The Sentencing Project has released a report that provides information and data about felony disenfranchisement and the 2016 federal elections in the U.S. Here are their key findings, quoted from their report:

“Our key findings include the following:

– As of 2016, an estimated 6.1 million people are disenfranchised due to a felony conviction, a figure that has escalated dramatically in recent decades as the population under criminal justice supervision has increased. There were an estimated 1.17 million people disenfranchised in 1976, 3.34 million in 1996, and 5.85 million in 2010.

– Approximately 2.5 percent of the total U.S. voting age population – 1 of every 40 adults – is disenfranchised due to a current or previous felony conviction.

– Individuals who have completed their sentences in the twelve states that disenfranchise people post-sentence make up over 50 percent of the entire disenfranchised population, totaling almost 3.1 million people.

– Rates of disenfranchisement vary dramatically by state due to broad variations in voting prohibitions. In six states – Alabama, Florida, Kentucky, Mississippi, Tennessee, and Virginia – more than 7 percent of the adult population is disenfranchised.
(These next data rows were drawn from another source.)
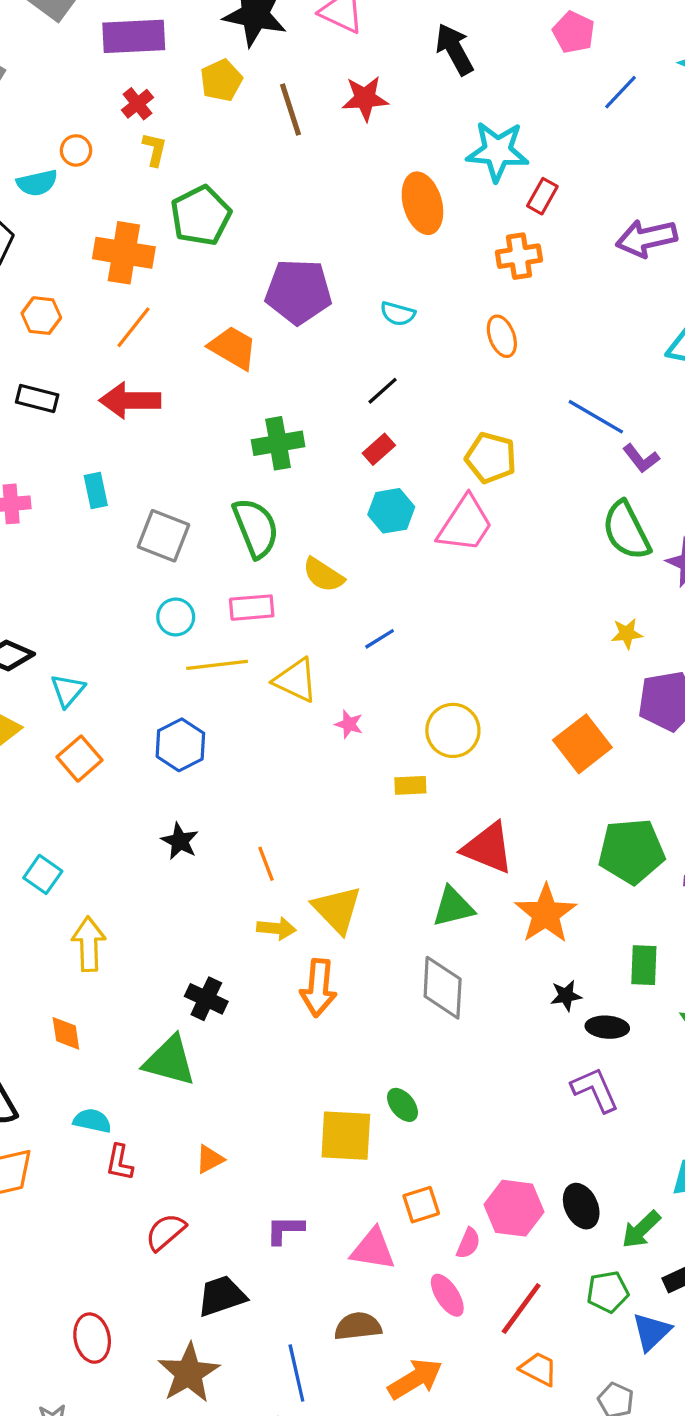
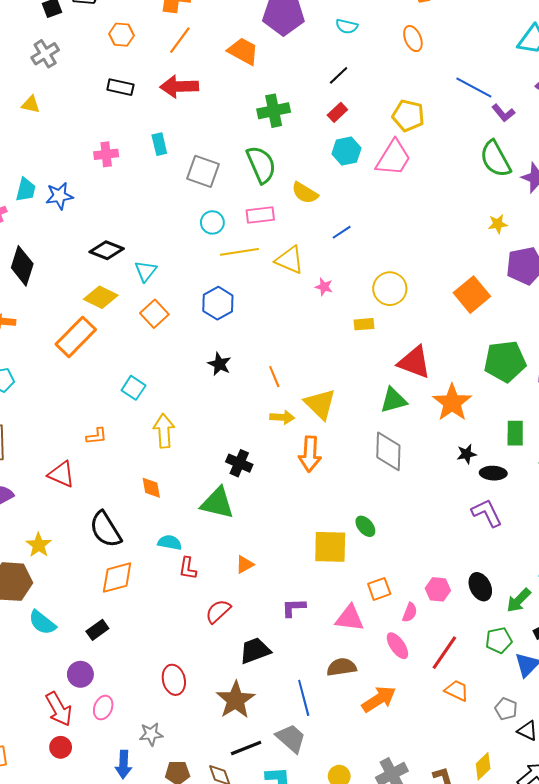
pink hexagon: (514, 1208) -> (438, 589), size x0.7

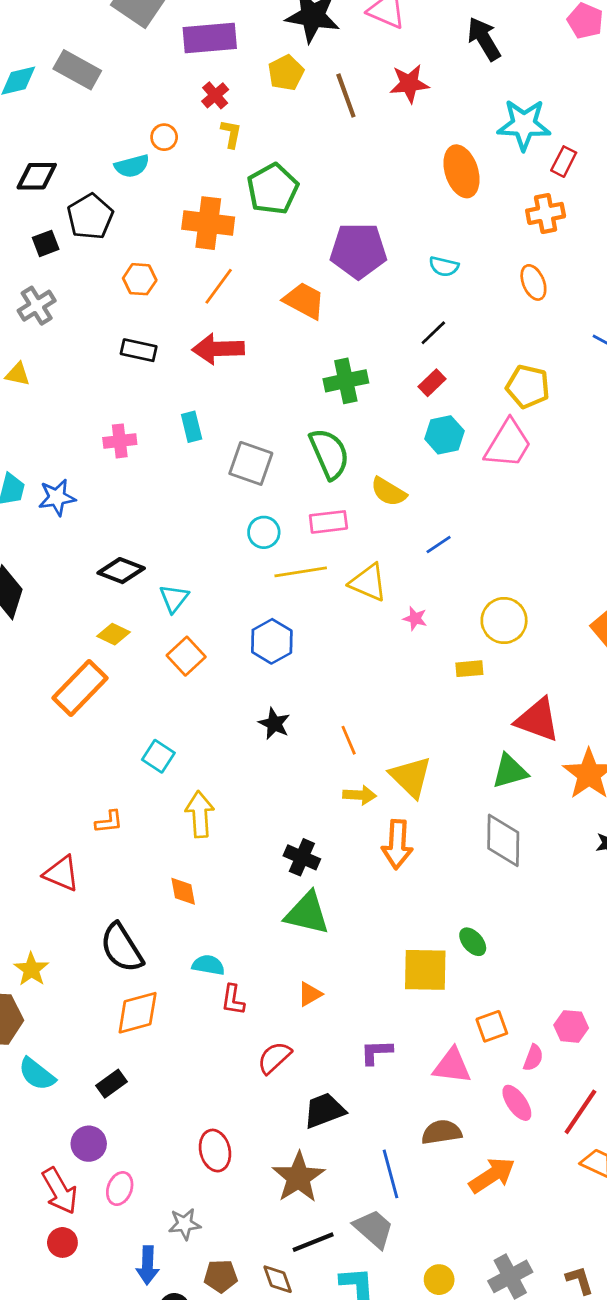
yellow diamond: (101, 297) -> (114, 634), size x0.7
green triangle: (217, 503) -> (307, 913), moved

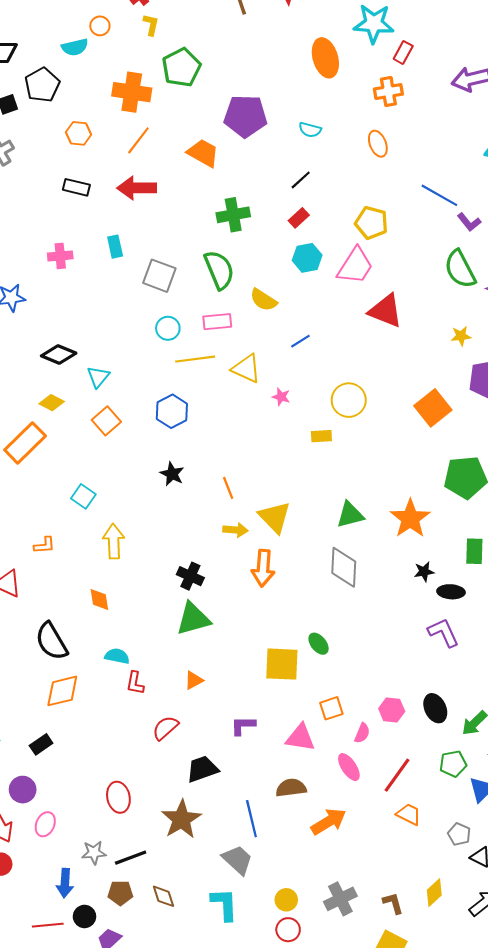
red triangle: (538, 720) -> (386, 311), moved
green triangle: (307, 913) -> (193, 619), turned -30
black line: (313, 1242) -> (131, 858), moved

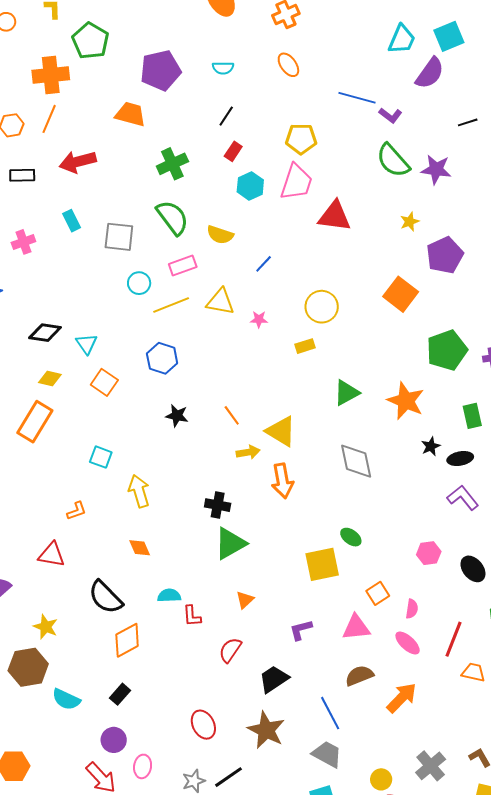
orange line: (138, 140) -> (49, 119), moved
green triangle: (350, 515) -> (346, 393), moved
pink hexagon: (392, 710) -> (429, 553), moved

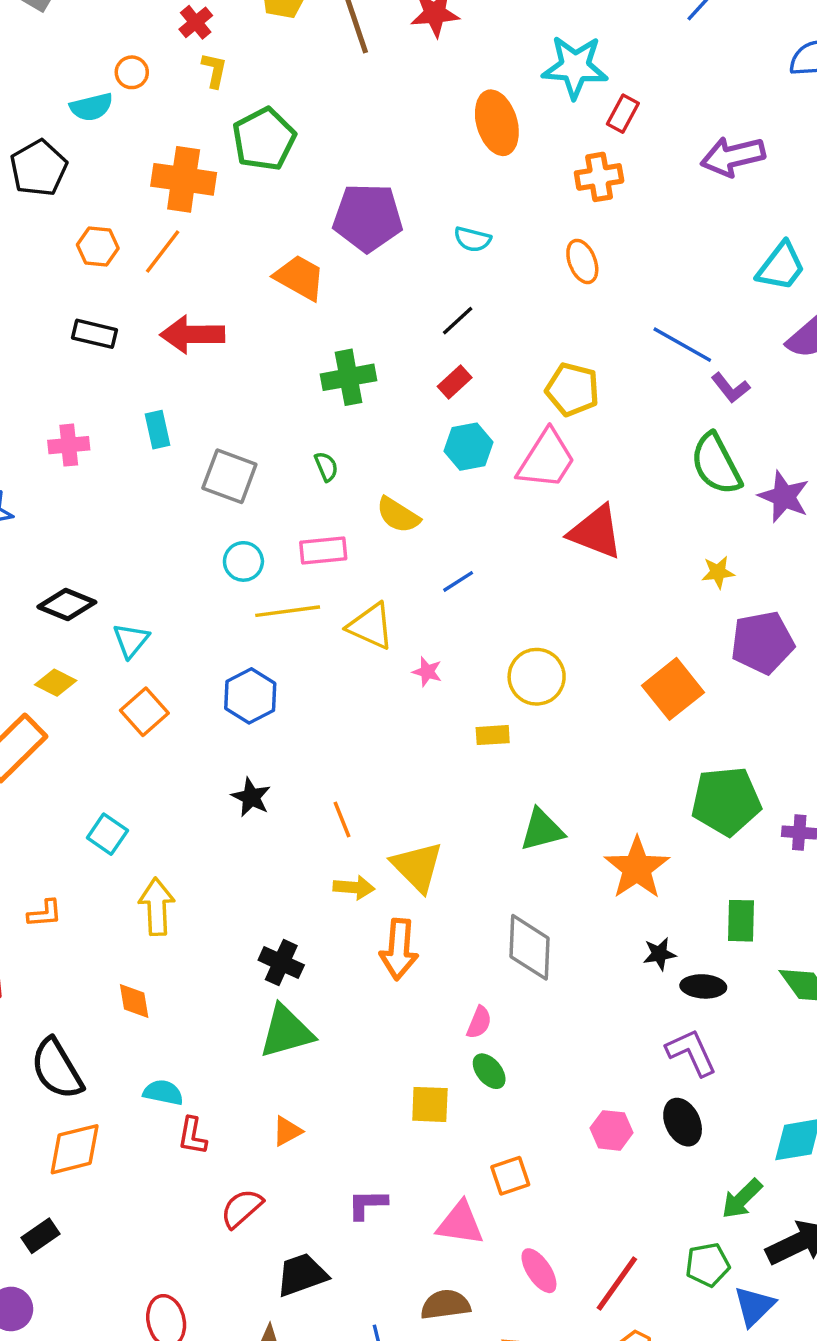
green semicircle: (172, 218) -> (326, 467), size x0.5
yellow square: (322, 564) -> (430, 1104), size x0.7
black ellipse: (473, 569) -> (683, 1122), moved
pink semicircle: (412, 609) -> (479, 1022), moved

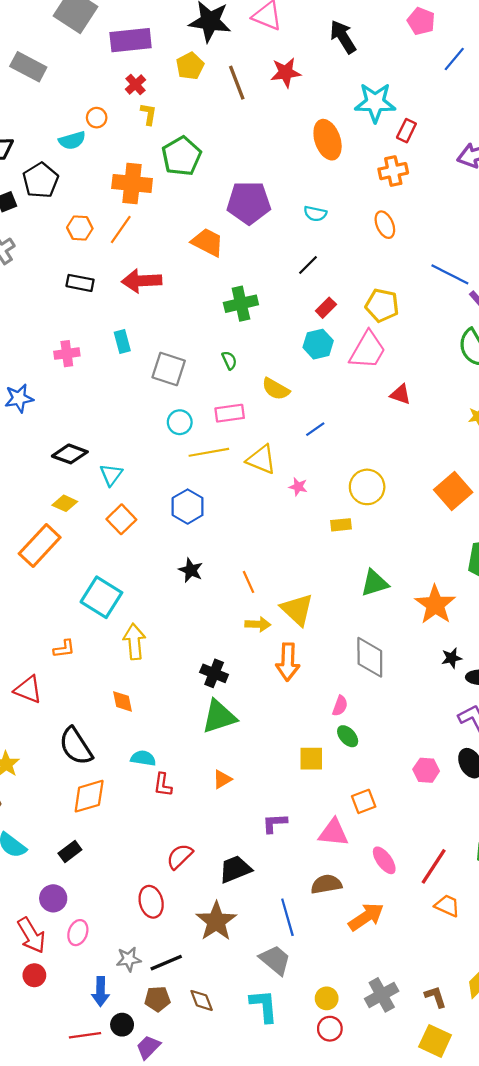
red rectangle: (455, 382) -> (326, 308), moved
red triangle: (596, 532) -> (400, 394), size x0.6
cyan square: (107, 834) -> (101, 597), size x1.6
red semicircle: (242, 1208) -> (180, 856), moved

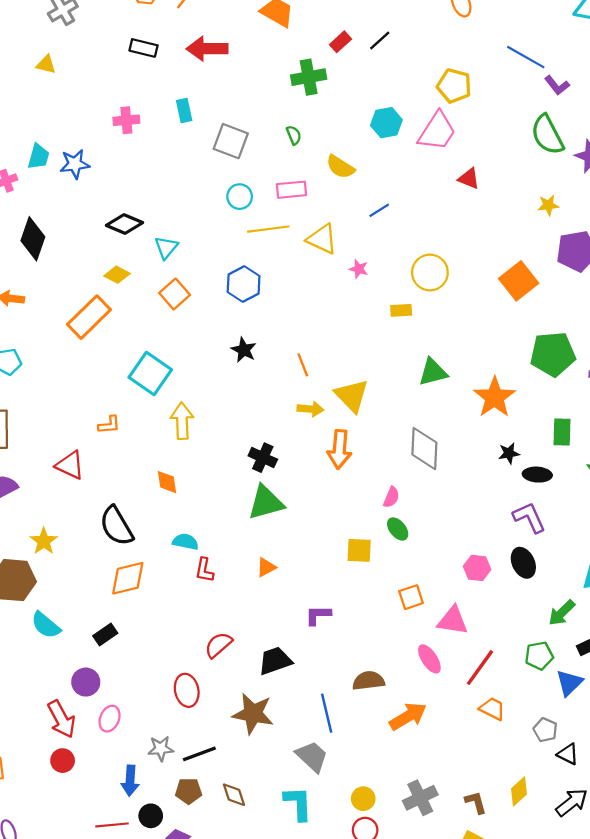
red rectangle: (326, 308) -> (341, 42), moved
pink triangle: (333, 833) -> (453, 621), moved
brown star: (216, 921) -> (253, 714), turned -30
– The state of Florida alone accounts for more than a quarter (27 percent) of the disenfranchised population nationally, and its nearly 1.5 million individuals disenfranchised post-sentence account for nearly half (48 percent) of the national total.

– One in 13 African Americans of voting age is disenfranchised, a rate more than four times greater than that of non-African Americans. Over 7.4 percent of the adult African American population is disenfranchised compared to 1.8 percent of the non-African American population.

– African American disenfranchisement rates also vary significantly by state. In four states – Florida (21 percent), Kentucky (26 percent), Tennessee (21 percent), and Virginia (22 percent) – more than one in five African Americans is disenfranchised.”

This looks like a useful resource for those interested in understanding the possible electoral implications of felony disenfranchisement laws across the U.S.